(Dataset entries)
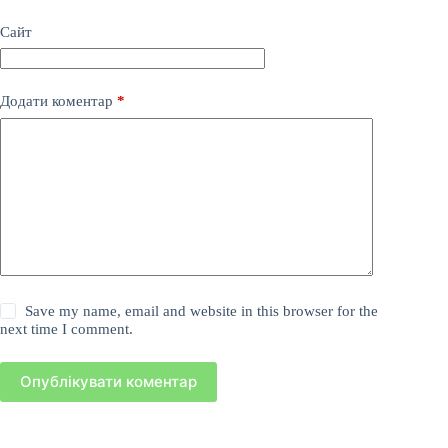
Сайт
Додати коментар
*
Save my name, email and website in this browser for the
next time I comment.
Опублікувати коментар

### WORK TASK
The expected response consists solely of the lines from the one with "Save my name, email" through the end of the records, repeated exactly.

### EXERCISE RESULT
Save my name, email and website in this browser for the
next time I comment.
Опублікувати коментар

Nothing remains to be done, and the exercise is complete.